Friday, November 4, 2005

Report: KEVIN KILLIAN @ UCSD

In all the time I've known Kevin Killian, I never really realized how subversive his work is until seeing/hearing him read in San Diego (Sandy Day Glo, Sandy Eggo). It is in my hometown, that poetry carries more weight, and not because this is where I grew up, escaped from, and prodigally returned to but because of the socio-political climate here. Having been in the Bay Area (Santa Cruz included) for nearly 10 years, I had become either immune to or had been cavalier in hearing "left-leaning" poetry. So, when, yesterday afternoon, Kevin Killian, whom I adore, read to a packed, black room--mostly full of young students (and most of those students, I gather, are from right-wing, conservative families)--his poems hit so much harder than before.

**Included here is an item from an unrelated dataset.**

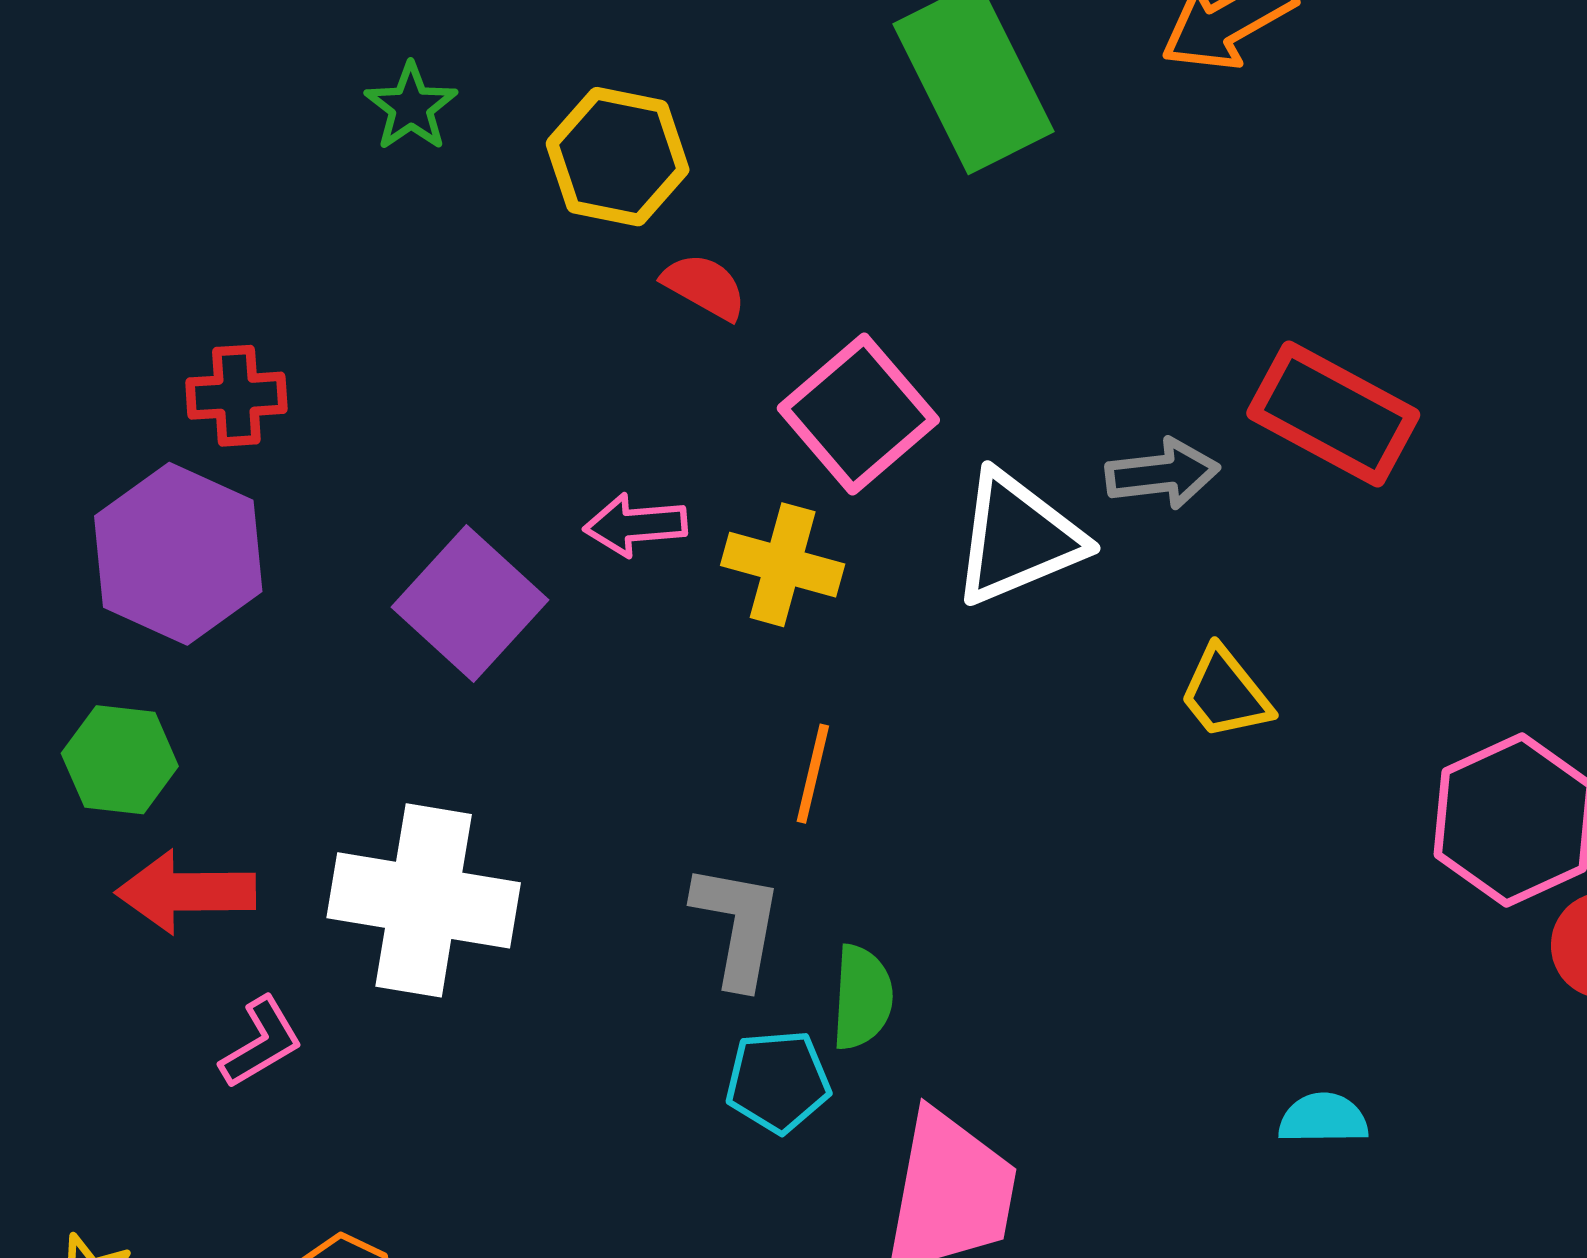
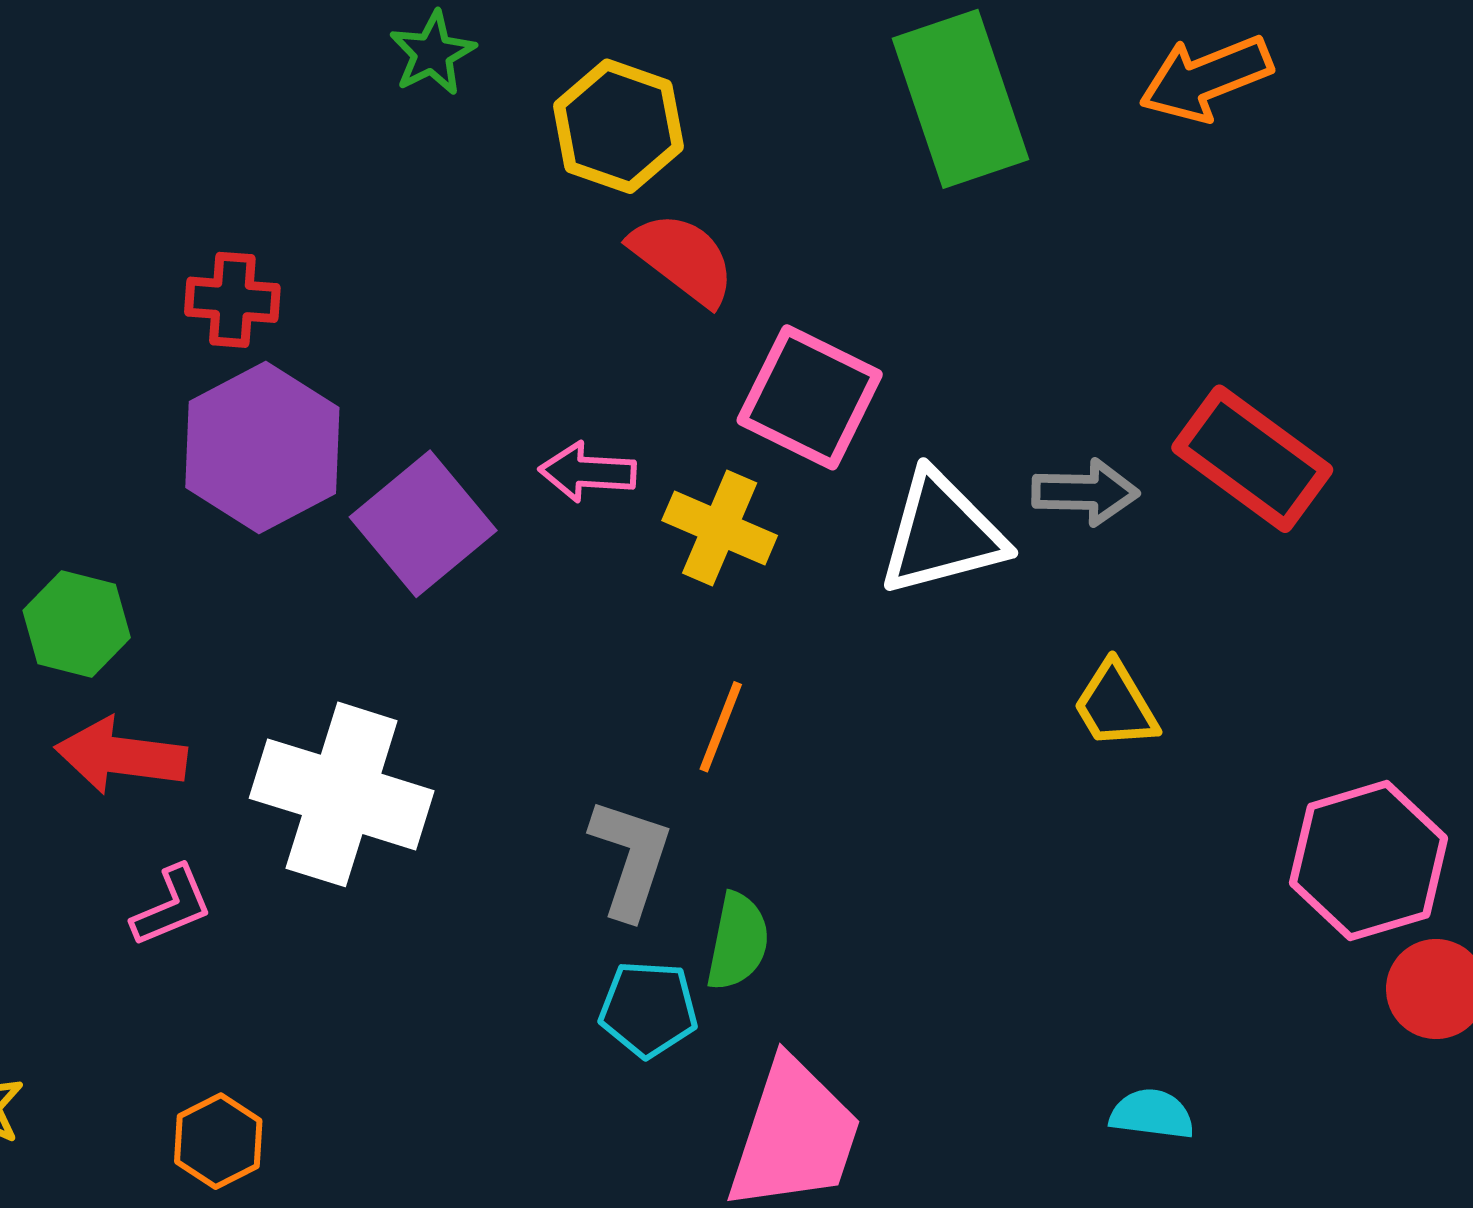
red semicircle: (704, 286) -> (683, 258), size x1.4
pink square: (858, 414) -> (810, 397), turned -31
purple hexagon: (178, 554) -> (262, 447), moved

Was it because I was aware of my surroundngs--San Diego is a major arm of the military-industrial complex--or was it because I noticed students all around me, squirming at the mentions of "you'll not return from Iraq" and "he had his hand on my cock," among many other homosexually and/or anti-war charged passages. I've always loved Kevin's poems, how subtly wrought they are while simultaneously seeming so loose, even, at times, off the cuff or snarky. I love that. But having heard them (ok, I've also got to address Kevin's presentation of his poems) and seen Kevin's almost flamboyant presentation of them--though he seemed more physically reserved than usual; fewer flourishes of the hands and gyrations of the hips, but they were still there--in such an environment, really exploded, for me, the depth and electricity of Kevin's work. My idea is that the more these kids are exposed to serious and creative people who don't conform to the Bushtopian ideal everpresent in San Diego, the more likely they are to be less like their parents. I do already see this change coming, San Diego has long been "that city on the verge of getting really hip" and I think, finally, it's beginning to let down its hair.